__WORK TO BE COMPLETED__. Write out the lines from the top of the material through the line with "edition has moved its broadcast to the", exactly and with nothing added.

[GIVEN DATA — start]

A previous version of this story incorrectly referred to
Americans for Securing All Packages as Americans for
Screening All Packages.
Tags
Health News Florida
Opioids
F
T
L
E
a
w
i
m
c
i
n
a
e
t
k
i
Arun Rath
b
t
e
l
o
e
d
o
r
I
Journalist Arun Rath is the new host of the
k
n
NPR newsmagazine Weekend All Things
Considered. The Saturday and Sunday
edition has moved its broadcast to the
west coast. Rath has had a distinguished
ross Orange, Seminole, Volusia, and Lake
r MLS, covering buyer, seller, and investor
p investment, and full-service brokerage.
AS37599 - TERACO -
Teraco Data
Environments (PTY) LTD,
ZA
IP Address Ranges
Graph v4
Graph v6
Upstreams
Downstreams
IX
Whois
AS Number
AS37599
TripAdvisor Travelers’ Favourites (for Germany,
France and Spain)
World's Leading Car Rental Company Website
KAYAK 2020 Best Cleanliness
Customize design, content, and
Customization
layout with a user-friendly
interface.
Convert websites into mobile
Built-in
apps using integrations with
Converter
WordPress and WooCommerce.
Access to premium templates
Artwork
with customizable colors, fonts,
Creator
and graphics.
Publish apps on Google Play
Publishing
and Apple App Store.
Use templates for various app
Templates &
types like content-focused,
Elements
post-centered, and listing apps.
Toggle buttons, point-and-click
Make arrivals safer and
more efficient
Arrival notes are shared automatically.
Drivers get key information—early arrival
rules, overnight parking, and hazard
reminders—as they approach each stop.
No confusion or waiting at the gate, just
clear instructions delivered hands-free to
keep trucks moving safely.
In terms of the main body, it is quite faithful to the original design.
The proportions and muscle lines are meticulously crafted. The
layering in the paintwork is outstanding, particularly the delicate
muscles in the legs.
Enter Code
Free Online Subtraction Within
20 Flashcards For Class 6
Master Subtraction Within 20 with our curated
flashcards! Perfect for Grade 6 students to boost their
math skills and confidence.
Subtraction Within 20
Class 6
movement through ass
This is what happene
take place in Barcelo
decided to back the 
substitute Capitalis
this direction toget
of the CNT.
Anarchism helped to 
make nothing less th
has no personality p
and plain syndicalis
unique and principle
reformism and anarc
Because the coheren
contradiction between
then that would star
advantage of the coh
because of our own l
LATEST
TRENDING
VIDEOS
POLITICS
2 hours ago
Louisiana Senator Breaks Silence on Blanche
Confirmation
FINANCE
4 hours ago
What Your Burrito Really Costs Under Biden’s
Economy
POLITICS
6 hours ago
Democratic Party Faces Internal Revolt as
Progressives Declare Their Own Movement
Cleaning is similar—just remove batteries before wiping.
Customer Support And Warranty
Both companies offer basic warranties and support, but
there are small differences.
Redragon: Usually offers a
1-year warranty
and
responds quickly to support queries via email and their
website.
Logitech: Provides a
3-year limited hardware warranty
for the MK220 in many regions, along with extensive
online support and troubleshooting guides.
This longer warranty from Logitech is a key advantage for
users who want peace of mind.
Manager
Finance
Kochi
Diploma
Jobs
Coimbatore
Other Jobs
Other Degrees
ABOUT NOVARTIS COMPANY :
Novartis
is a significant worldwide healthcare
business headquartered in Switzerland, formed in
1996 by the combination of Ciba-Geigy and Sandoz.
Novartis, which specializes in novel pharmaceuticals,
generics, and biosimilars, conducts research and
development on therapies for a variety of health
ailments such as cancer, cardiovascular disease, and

[GIVEN DATA — finish]

__THE COMPLETED TASK__.
A previous version of this story incorrectly referred to
Americans for Securing All Packages as Americans for
Screening All Packages.
Tags
Health News Florida
Opioids
F
T
L
E
a
w
i
m
c
i
n
a
e
t
k
i
Arun Rath
b
t
e
l
o
e
d
o
r
I
Journalist Arun Rath is the new host of the
k
n
NPR newsmagazine Weekend All Things
Considered. The Saturday and Sunday
edition has moved its broadcast to the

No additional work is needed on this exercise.